Comment by christian (damachine) - Thursday, 12 September 2019, 15:08 GMT
too
Comment by gamezelda (gamezelda) - Friday, 13 September 2019, 21:08 GMT
After upgrading to systemd 243.0-1 I started getting a new message when shutting down / rebooting:

printk: shutdown: 4 output lines suppressed due to ratelimiting

If I add the "debug" parameter to the kernel command line, I see the "Failed to umount /oldroot" message as well, as reported in this bug.

HOWEVER, If I downgrade to systemd 242.84-2, I no longer see the "lines suppressed due to ratelimiting" message, but I still see the "Failed to umount /oldroot" message. So, it appears that at least in my system, the "Failed to umount /oldroot" always appeared with the "debug" kernel parameter. But the "lines suppressed due to ratelimiting" message started appearing with this upgrade.

Now, if on 243.0-1 I run "sudo sysctl -w kernel.printk_devkmsg=on -w kernel.printk_ratelimit=0", the "lines suppressed due to ratelimiting" message disappears, with no apparent ill effect (I tried various debugging parameters like "debug", "printk_devkmsg=on", etc. and didn't find any further error).

My current hypothesis is:
* The "Failed to umount /oldroot" message is not a regression from 242.84-2 -> 243.0-1, it was there but I simply didn't see it because it only appears with the "debug" kernel parameter.
* The "lines suppressed due to ratelimiting" message is a regression in 243.0-1. But it's possible that it's simply that systemd is too chatty in the shutdown process and this triggers a ratelimiting message even though there is really no error condition.

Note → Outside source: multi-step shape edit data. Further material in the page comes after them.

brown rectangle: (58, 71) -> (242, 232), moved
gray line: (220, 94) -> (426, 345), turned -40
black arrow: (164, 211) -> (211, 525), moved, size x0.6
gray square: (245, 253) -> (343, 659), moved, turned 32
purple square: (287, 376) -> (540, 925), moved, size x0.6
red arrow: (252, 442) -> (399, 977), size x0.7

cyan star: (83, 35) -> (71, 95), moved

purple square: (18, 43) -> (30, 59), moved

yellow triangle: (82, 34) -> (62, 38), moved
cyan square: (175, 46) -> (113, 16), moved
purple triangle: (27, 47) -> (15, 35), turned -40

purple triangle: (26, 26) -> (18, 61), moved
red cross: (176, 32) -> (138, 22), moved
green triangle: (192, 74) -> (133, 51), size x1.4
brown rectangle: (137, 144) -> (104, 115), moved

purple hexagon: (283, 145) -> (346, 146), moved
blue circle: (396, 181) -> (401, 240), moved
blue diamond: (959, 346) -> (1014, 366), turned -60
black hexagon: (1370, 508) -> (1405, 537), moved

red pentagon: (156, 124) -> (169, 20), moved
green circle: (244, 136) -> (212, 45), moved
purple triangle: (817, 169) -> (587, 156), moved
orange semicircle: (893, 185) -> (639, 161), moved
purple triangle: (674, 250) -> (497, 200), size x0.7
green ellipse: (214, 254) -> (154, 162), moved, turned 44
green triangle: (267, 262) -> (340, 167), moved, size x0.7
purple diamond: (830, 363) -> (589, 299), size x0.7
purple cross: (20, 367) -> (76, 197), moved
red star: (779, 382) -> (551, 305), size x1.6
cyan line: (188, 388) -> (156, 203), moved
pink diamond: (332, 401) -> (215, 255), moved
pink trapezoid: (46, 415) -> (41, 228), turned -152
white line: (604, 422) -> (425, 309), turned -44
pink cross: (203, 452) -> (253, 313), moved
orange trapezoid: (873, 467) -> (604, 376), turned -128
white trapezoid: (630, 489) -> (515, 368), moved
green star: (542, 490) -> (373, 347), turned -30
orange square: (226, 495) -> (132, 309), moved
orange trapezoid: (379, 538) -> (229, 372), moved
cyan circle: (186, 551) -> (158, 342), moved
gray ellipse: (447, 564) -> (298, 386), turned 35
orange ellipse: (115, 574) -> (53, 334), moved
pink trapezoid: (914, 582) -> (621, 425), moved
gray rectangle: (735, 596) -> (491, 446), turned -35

Can someone else reproduce this behaviour as well?
Comment by Ales Katona (almindor) - Friday, 15 November 2019, 19:11 GMT
I'm getting same. One thing to note here is that I identified the "culprit" for failing the unmount in my case is RLS (rust language server, started by VS code) using lsof | grep ...
If I stop RLS myself and shutdown it works without errors.

It seems systemd is not following proper shutdown logic and isn't waiting for all processes to kill before trying the unmount.
Comment by Dennis Kadioglu (dkadioglu) - Wednesday, 11 December 2019, 14:45 GMT
I have the same problem - at least as far as I can see. Setting sudo sysctl -w kernel.printk_devkmsg=on -w kernel.printk_ratelimit=0 also made the ratelimiting message disappear. But still, I see the following messages:
sd-umount[1334]: Failed to unmount /oldroot: Device or resource busy
shutdown[1]: Failed to finalize file systems, ignoring.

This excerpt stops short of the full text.